Page 1 of 1

Problem scraping text in an article directory

Posted: Fri Mar 16, 2012 6:30 am
by caliman
Hello. When I try to grab text from the site articulo.org, the inner text property shows a 100% different information.

Code: Select all

http://www.articulo.org/articulo/12954/ventajas_y_desventajas_de_trabajar_en_casa.html


Something similar at ezinearticles.com in the search results (I can not grab anything)

Code: Select all

http://ezinearticles.com/results/?cx=partner-pub-3754405753000444%3A3ldnyrvij91&cof=FORID%3A10&ie=ISO-8859-1&q=marketing&sa=
Thanks

Re: Problem scraping text in an article directory

Posted: Sat Mar 17, 2012 11:32 pm
by caliman
Any ideas? Thanks

Re: Problem scraping text in an article directory

Posted: Sun Mar 18, 2012 1:00 am
by webmaster
caliman wrote:Hello. When I try to grab text from the site articulo.org, the inner text property shows a 100% different information.

Code: Select all

http://www.articulo.org/articulo/12954/ventajas_y_desventajas_de_trabajar_en_casa.html
The inner text of which element?
caliman wrote: Something similar at ezinearticles.com in the search results (I can not grab anything)

Code: Select all

http://ezinearticles.com/results/?cx=partner-pub-3754405753000444%3A3ldnyrvij91&cof=FORID%3A10&ie=ISO-8859-1&q=marketing&sa=
Thanks
This is an iFrame. You'll need to navigate into its src attribute. I'm attaching a project that does that. All you need to do is create a kind that selects the iFrame (you know is selected when the OuterHTML property in the selection panel starts with "<iframe"), then add an Execute Actions Tree action that runs the Go To Frame tree, and select your kind. There is already a kind called Frame that the Sample actions tree uses. If you just run this tree it should navigate into the iframe in the sample page you posted and there you'll be able to select the elements you need.

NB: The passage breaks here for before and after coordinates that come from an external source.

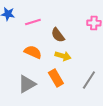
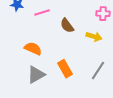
orange semicircle: (33, 52) -> (33, 49), moved
yellow arrow: (63, 56) -> (94, 37), moved

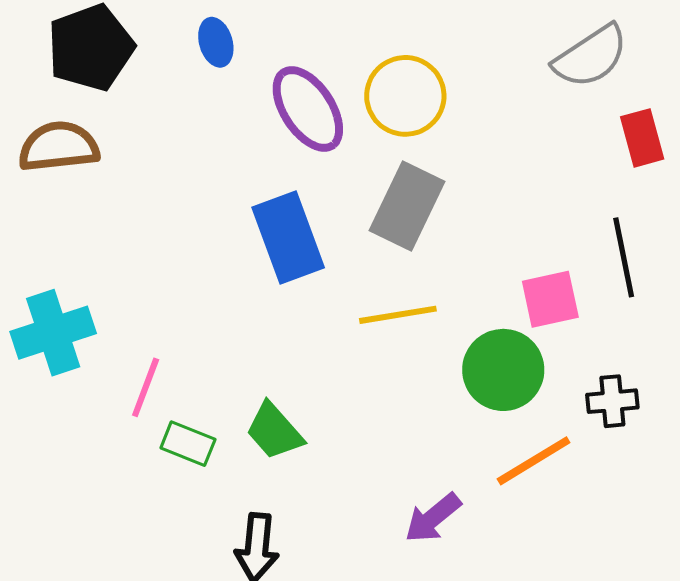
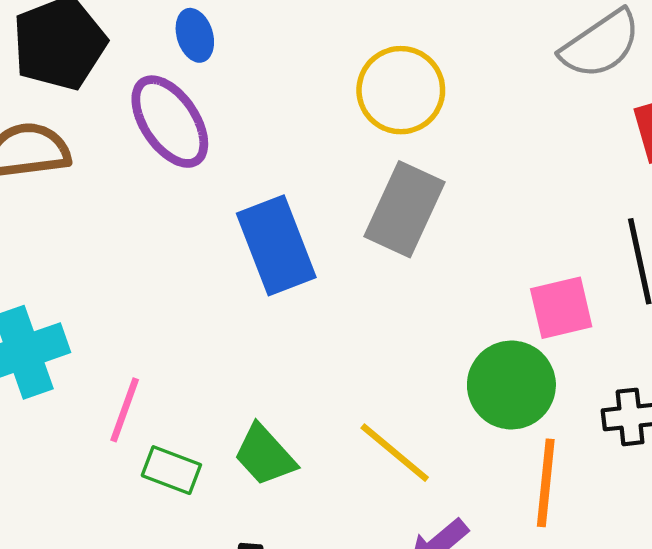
purple ellipse: (308, 109) -> (170, 122), moved
yellow line: (398, 315) -> (395, 453), moved, turned 50
orange line: (534, 461) -> (546, 483), turned -52

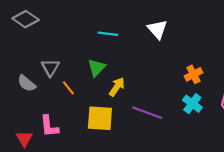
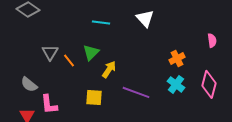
gray semicircle: (27, 83) -> (29, 84), moved
orange line: (68, 88) -> (69, 60), moved
yellow square: (100, 118) -> (94, 97), size x0.7

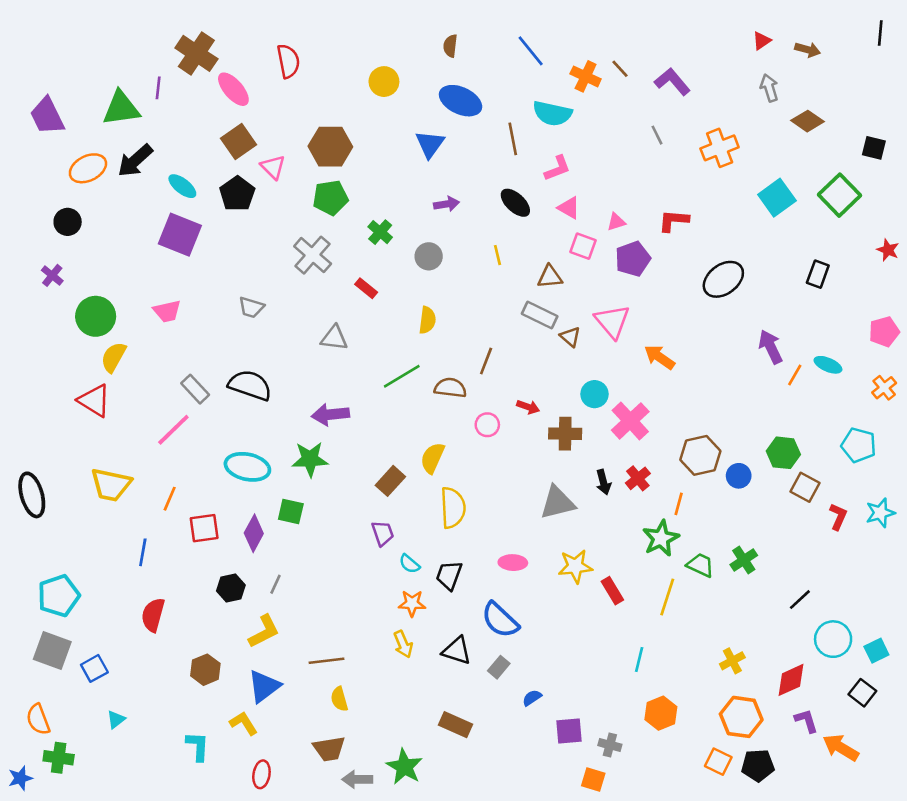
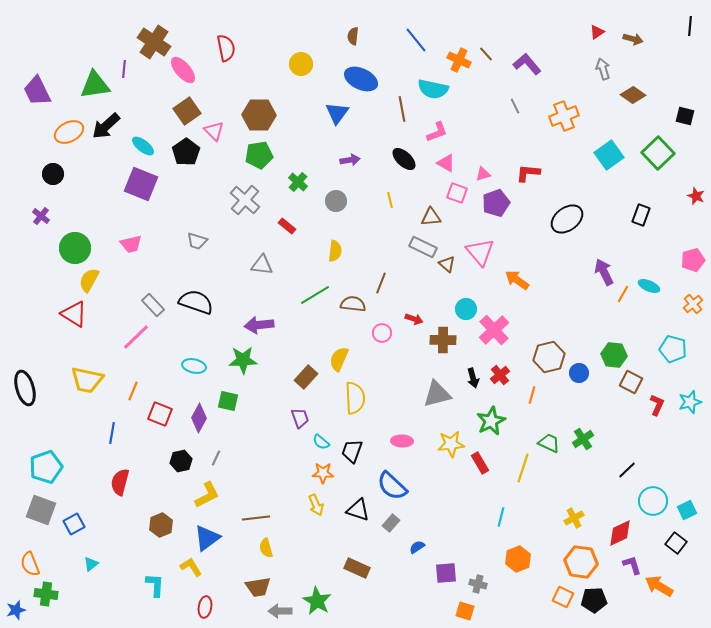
cyan ellipse: (247, 467) -> (194, 366), size x0.7
red square: (204, 528) -> (160, 414), turned 30
green star: (661, 538) -> (491, 421), moved

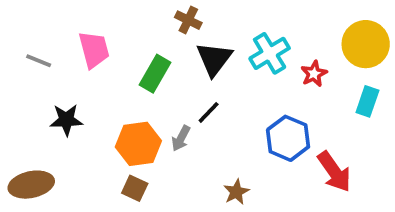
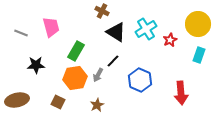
black triangle: (214, 59) -> (116, 32), turned -35
green rectangle: (155, 74) -> (76, 51), moved
blue hexagon: (288, 138) -> (140, 80), moved
red arrow: (334, 172) -> (181, 93), turned 30
brown square: (135, 188) -> (58, 102), moved
brown star: (236, 192) -> (97, 105), moved

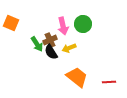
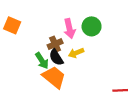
green arrow: (37, 44) -> (42, 61), moved
orange trapezoid: (77, 77) -> (54, 77), moved

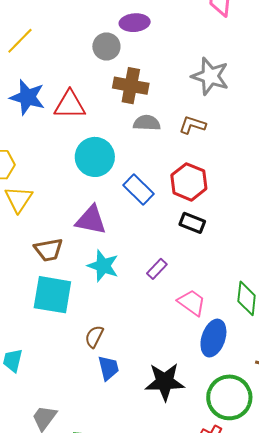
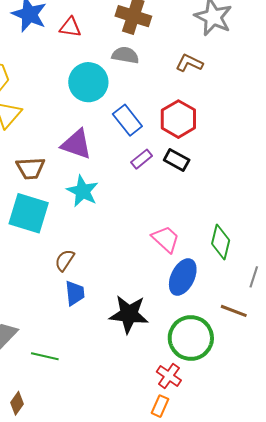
red triangle: (70, 105) -> (70, 27), size x0.7
gray semicircle: (147, 123) -> (125, 55), moved
purple rectangle: (157, 269) -> (142, 159), moved

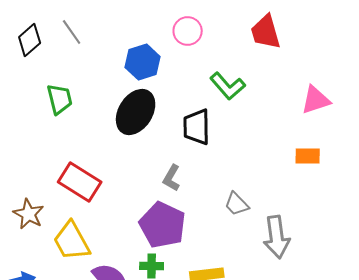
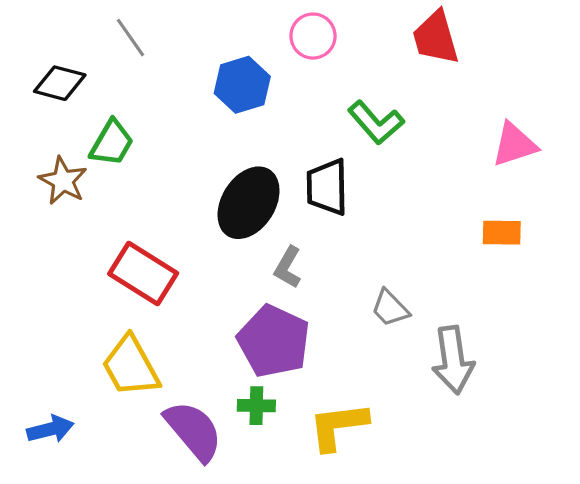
black diamond: (30, 40) -> (60, 83), moved, turned 56
green trapezoid: (60, 99) -> (112, 143), turned 44
black ellipse: (136, 112) -> (249, 203), moved
brown star: (29, 214) -> (63, 181), moved

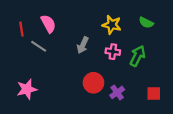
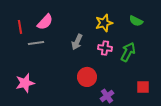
pink semicircle: (48, 24) -> (45, 22), turned 72
yellow star: (112, 25) -> (104, 23), turned -30
gray line: (39, 46) -> (36, 43), turned -42
purple cross: (117, 92) -> (107, 96), moved

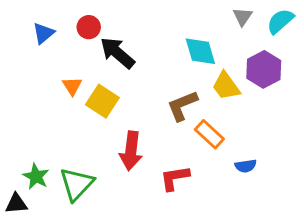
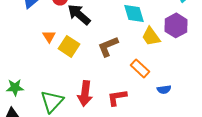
brown L-shape: (182, 106) -> (108, 46), moved
red arrow: (131, 151) -> (85, 93), moved
green star: (36, 176) -> (15, 87), moved, turned -30

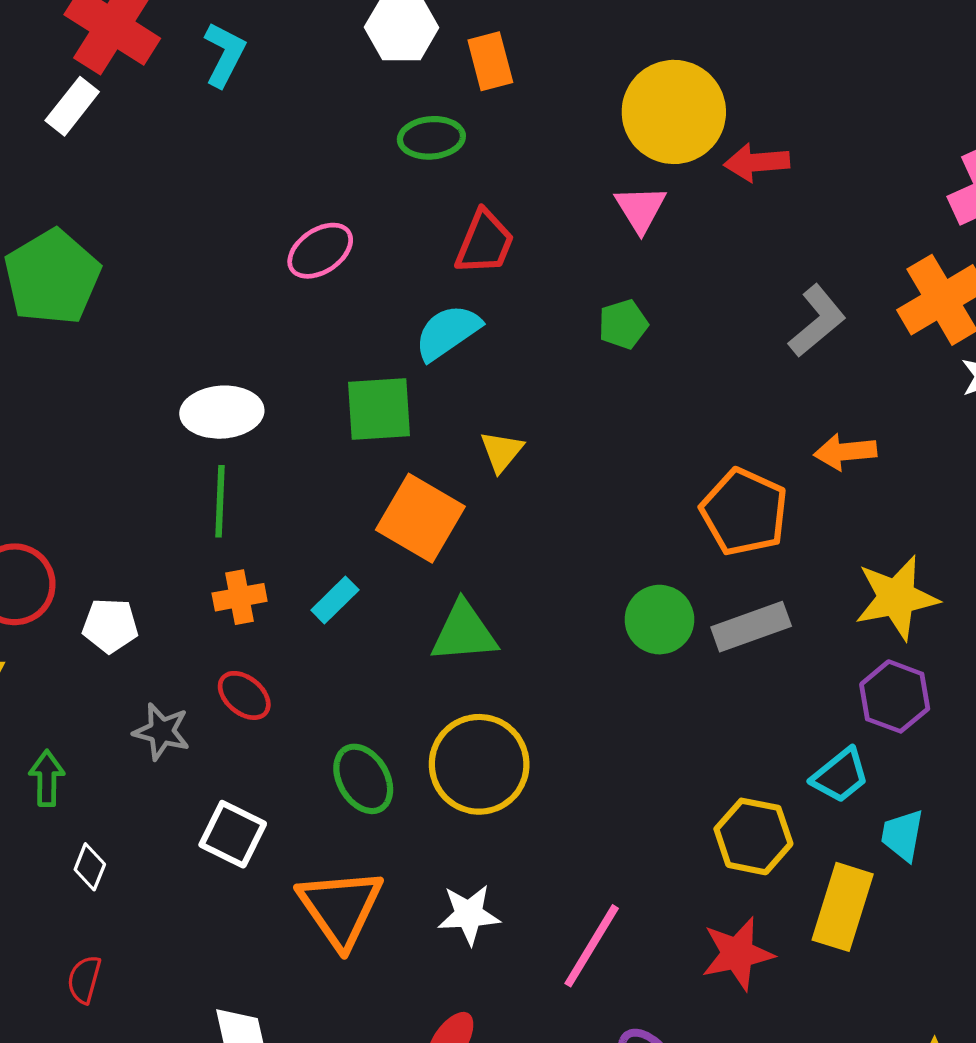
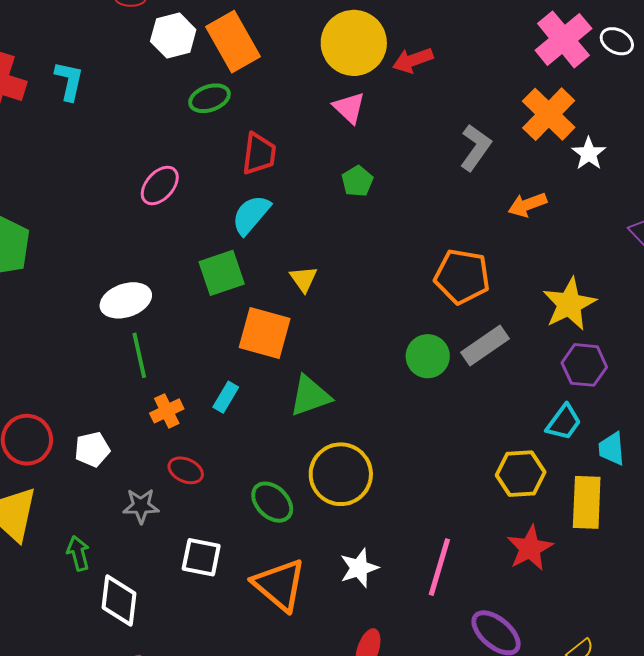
orange rectangle: (490, 61) -> (233, 42), size x1.6
orange arrow: (845, 452) -> (527, 205), moved
white diamond: (90, 867) -> (119, 600), size x1.8

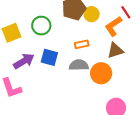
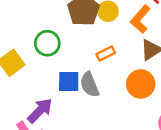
purple arrow: (24, 61) -> (40, 111), moved
gray semicircle: (79, 65) -> (89, 85), moved, turned -96

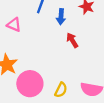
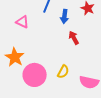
yellow semicircle: (61, 90) -> (63, 72), moved

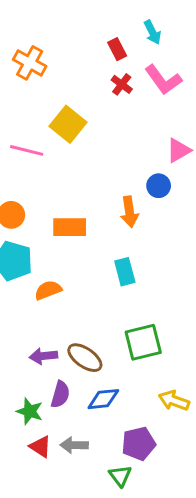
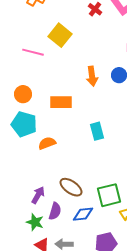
orange arrow: (129, 212) -> (92, 76), moved
green square: (143, 342) -> (109, 195), moved
purple arrow: (43, 356) -> (38, 195), moved, turned 126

Re: Problem scraping text in an article directory

Posted: Sun Mar 18, 2012 7:56 pm
by caliman
Thanks, the ezine problem was fixed. About the other site, when I select the whole text in an article the inner text column gets a different information. This is the image.

Image

Thank You

Re: Problem scraping text in an article directory

Posted: Tue Mar 20, 2012 6:36 am
by webmaster
I see what's going on. These are some scripts at the top of the page. You'll need to use text gatherers here. Just select the whole thing, then go to Project -> Text Gatherers, add a Slice step, and use the following as a delimiter (make sure you remove the line break that is there by default):

Code: Select all

//-->
Then select From last slice (keep the slice position at 0) and you should have the text on the right side.

Re: Problem scraping text in an article directory

Posted: Fri Mar 23, 2012 4:42 pm
by caliman
The inner text kind is still showing the same odd content (like in the image above). Do I have to select another kind? I tried other kinds but I can not find any showing the content of the article. thks

Re: Problem scraping text in an article directory

Posted: Fri Mar 23, 2012 5:11 pm
by webmaster
You'd use the same kind but as a property choose whatever name you gave to the property you created with the text gatherer instead of inner text. You can also preview it by clicking the Choose active properties button in the selection panel at the bottom and selecting your property (which will start with the "JS_" prefix).

Re: Problem scraping text in an article directory

Posted: Sat Mar 24, 2012 1:41 am
by caliman
thanks, works perfect. :P